Today was the first time I’ve ventured onto Instagram. I know, I know… get with the times already…
I understand (in theory) that Instagram can present a good option for brand building – so I’ve reluctantly signed on with an view as to how and if I can use it for YogaMate.
I thought it might provide me with a ready-made, inspirational image that I could on-share to YogaMate’s Facebook page.
When I nonchalantly tapped ‘Yoga’ into the search bar, a multitude of results swiftly returned that left me dumbstruck… and just a tiny bit deflated.
Image after image of ‘beautiful’ toned, women (with a sprinkling of men) showing off terrifically difficult poses in terribly beautiful natural settings. Screen after screen I scrolled to find the ‘same’ images, one after another. Splits, Arms Balances,
unbelievable contortions of the body that 99% of the population will never achieve.

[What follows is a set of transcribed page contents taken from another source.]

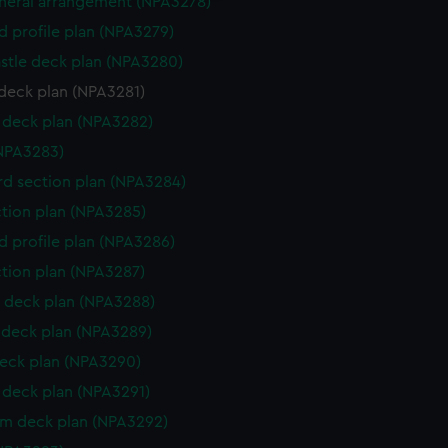
eneral arrangement (NPA3278)
d profile plan (NPA3279)
stle deck plan (NPA3280)
deck plan (NPA3281)
deck plan (NPA3282)
NPA3283)
d section plan (NPA3284)
ction plan (NPA3285)
d profile plan (NPA3286)
ction plan (NPA3287)
 deck plan (NPA3288)
deck plan (NPA3289)
eck plan (NPA3290)
deck plan (NPA3291)
rm deck plan (NPA3292)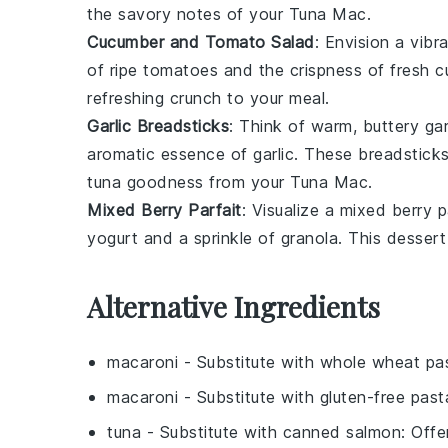
the savory notes of your
Tuna Mac
.
Cucumber and Tomato Salad
: Envision a vibr
of
ripe tomatoes
and the crispness of
fresh 
refreshing crunch to your meal.
Garlic Breadsticks
: Think of warm, buttery
gar
aromatic essence of
garlic
. These breadsticks
tuna
goodness from your
Tuna Mac
.
Mixed Berry Parfait
: Visualize a
mixed berry p
yogurt
and a sprinkle of
granola
. This desser
Alternative Ingredients
macaroni
- Substitute with
whole wheat pa
macaroni
- Substitute with
gluten-free past
tuna
- Substitute with
canned salmon
: Offe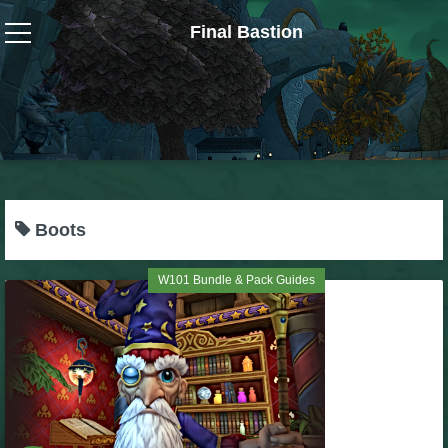
Final Bastion
Wizard101
W101 Crafting Guides
W101 Dungeons & Boss Guides
Boots
W101 Fishing Guides
W101 Bundle & Pack Guides
W101 Gear, Jewels & Mounts
W101 Housing & Gardening Guides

There were (a very modest) sprinkling of voluptuous yogis, but again, in impossibly beautiful locations performing difficult feats like headstands without hands.

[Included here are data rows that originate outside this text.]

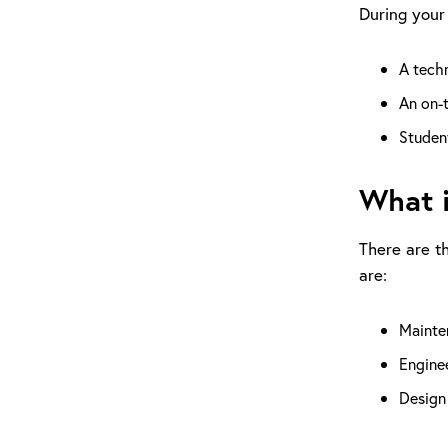
During your 
A techn
An on-t
Student
What i
There are t
are:
Mainten
Enginee
Design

Now, I’m not saying that the shots weren’t beautiful. And I’m not saying that I don’t admire the people and their amazing bodies that can bend them into those unbelievable shapes.
Nor am I saying that it’s wrong to aspire to do the same.
Certainly I aspire to advance in my physical practice. I practice stretching and strengthening in hopes that I too can progress to the more advanced postures.
However, I recognize this is my ego driving me… and I know in my heart of heart, that my life will be no better if I never achieve the full expression of King Pigeon.
What troubles me is the magnitude and disproportionate prevalence of difficult poses creating dissonance as to what Yoga actually represents.
I’ve heard too many times, from too many people, ‘I can’t do Yoga, I’m not flexible enough’.
Yoga is NOT about being flexible or bending like a pretzel. It is not even being able to sit perfectly still for hours in meditation with nary a thought.
Since it’s great surge in popularity in the west coinciding with technological advances in communication (not to mention the acceptance of the selfie), there have become a disproportionate number of individuals showing off their physical prowess on social media – and thus creating an even greater chasm between what Yoga is – and what it is not.
And thus, I’ve been compelled me to write this, my first Blog… because it is clear to me that so much of what circulates the internet these days as ‘Yoga’ is anything but…
So, if not those selfies, what is Yoga?
In it’s very essence, Yoga is the recognition that we are more than just a body and a collection of thoughts in the mind. The Yogic tools (which includes the postures, breathwork and meditation), help us transcend the physical and mental limitations to cultivate health, happiness, and a greater sense of self-awareness and higher consciousness.
It aims to create balance and union in your physical, mental and spiritual self. It is about the dissolution of competition and it most certainly is not about posing for the cameras to show off your physical skills.
I am not unrealistic in my view. I know that there is no stopping the daily inundation of ‘yoga’ uploads to the internet; and I am not saying that there is no room for taking a picture (or video) of yourself doing Yoga (in fact, I took one just this morning and posted it to Facebook). But its our responsibility to be mindful about our reasons for doing so.
There is an extremely delicate balance between educating and inspiring vs. narcissistic voyeurism.
Through YogaMate – and perhaps this blog, I am hoping that, as limited as my reach may be, that I may help open the eyes of some to the depth and breadth of this magnificent discipline. To the healing and transformative powers Yoga can unlock within your being.
As Judith Hanson Lasater (a famous American yoga teacher) so wisely stated, ‘Asana is not the yoga… it is the residue the asana leaves in our mind, body and heart that is the yoga’.
So there may be some ‘selfies’ of me to come – but with them there will be a message and hopefully a touch of genuine inspiration. Perhaps, if I’m lucky, I’ll be able to encourage you, too, to step on a mat (or bare floor) and open yourself up to the healing powers Yoga can bring into your life.